§ What is expected
Give again, word for word, the line holding "[TikTok] (204, 19)" and every line after it through the end of the data below. Omit pictures.

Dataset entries
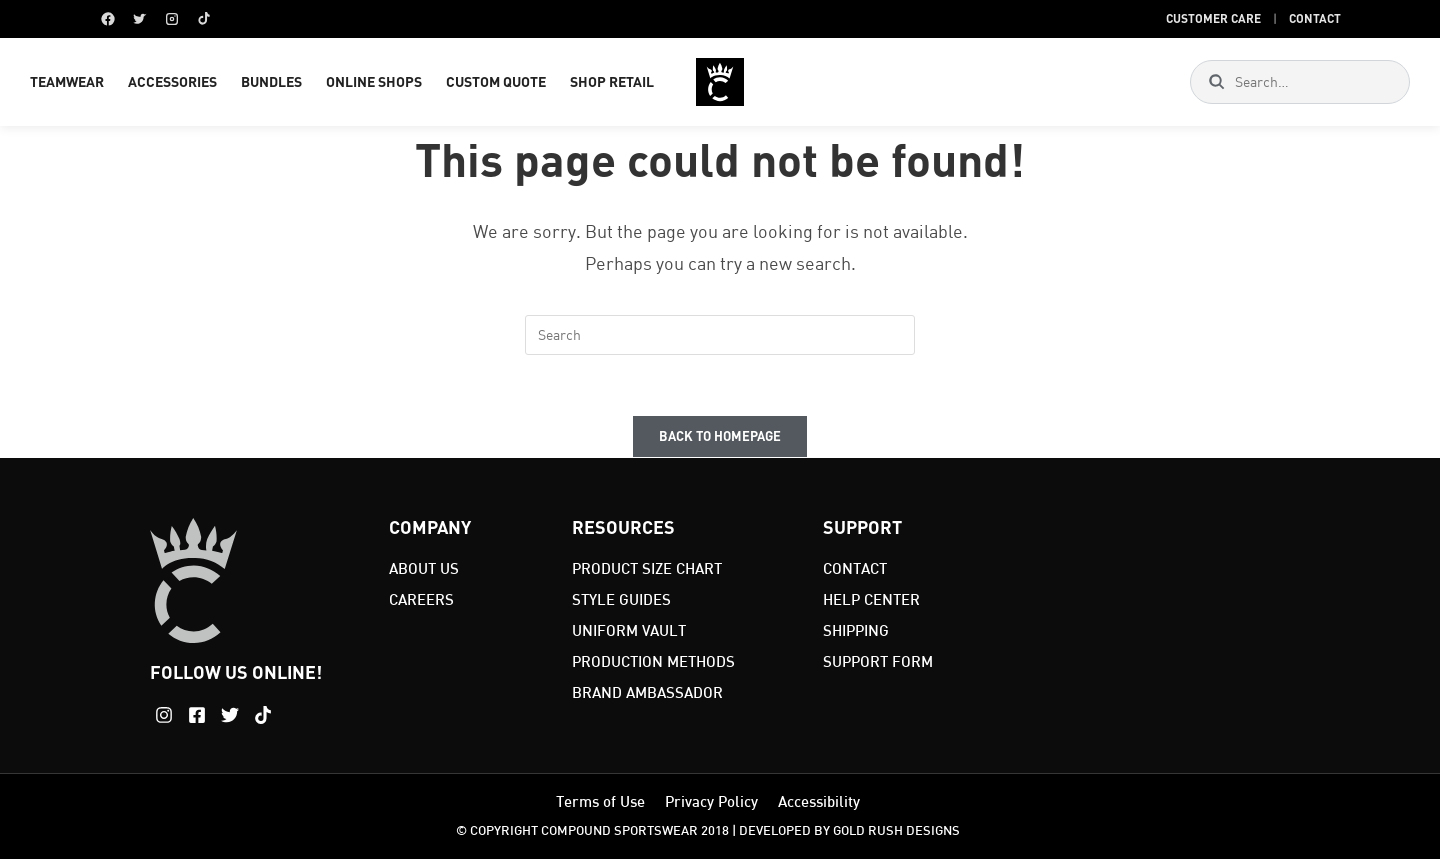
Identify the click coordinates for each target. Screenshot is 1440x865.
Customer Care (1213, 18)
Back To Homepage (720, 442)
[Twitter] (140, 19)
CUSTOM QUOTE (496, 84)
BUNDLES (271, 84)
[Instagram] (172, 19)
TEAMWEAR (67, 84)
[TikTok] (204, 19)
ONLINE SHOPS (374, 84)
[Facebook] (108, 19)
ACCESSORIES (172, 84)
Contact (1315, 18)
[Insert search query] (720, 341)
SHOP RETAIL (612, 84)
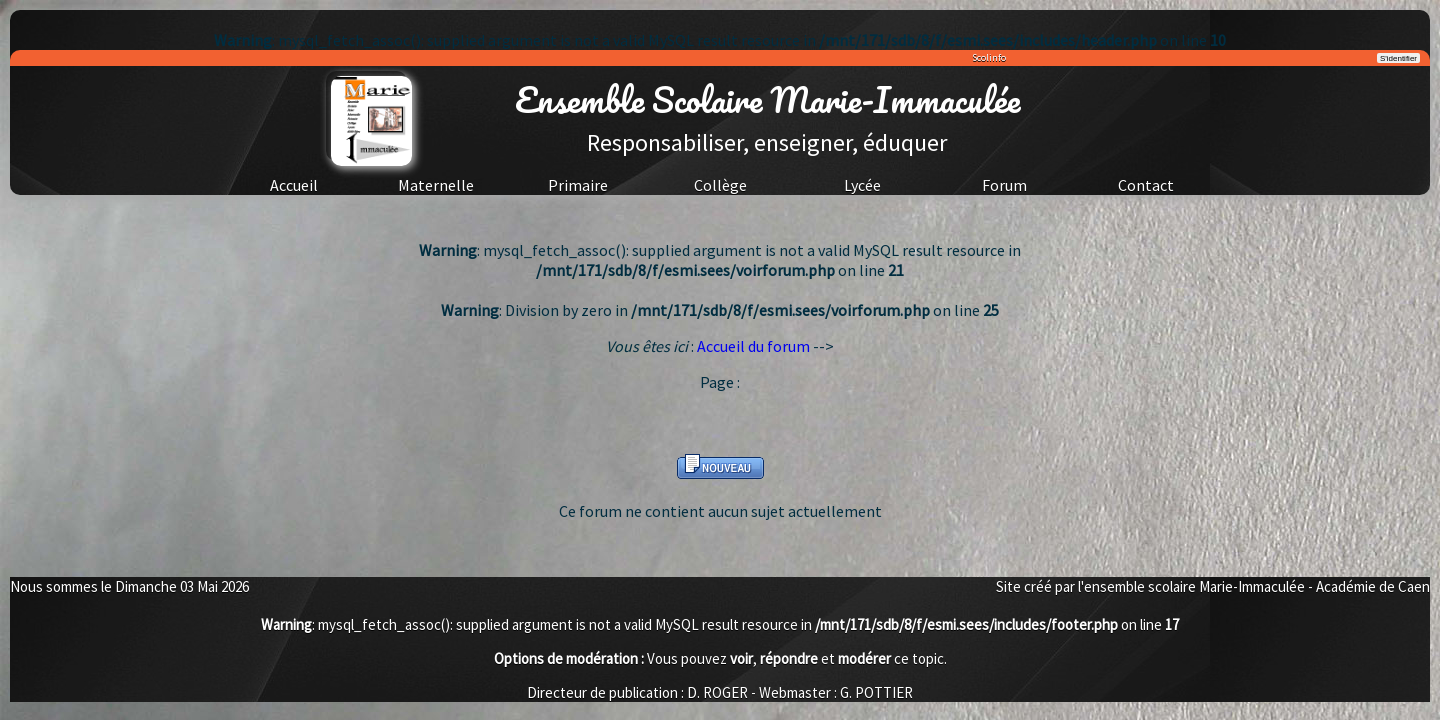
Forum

§ Exercise answer
[TikTok] (204, 19)
ONLINE SHOPS (374, 84)
[Facebook] (108, 19)
ACCESSORIES (172, 84)
Contact (1315, 18)
[Insert search query] (720, 341)
SHOP RETAIL (612, 84)
Forum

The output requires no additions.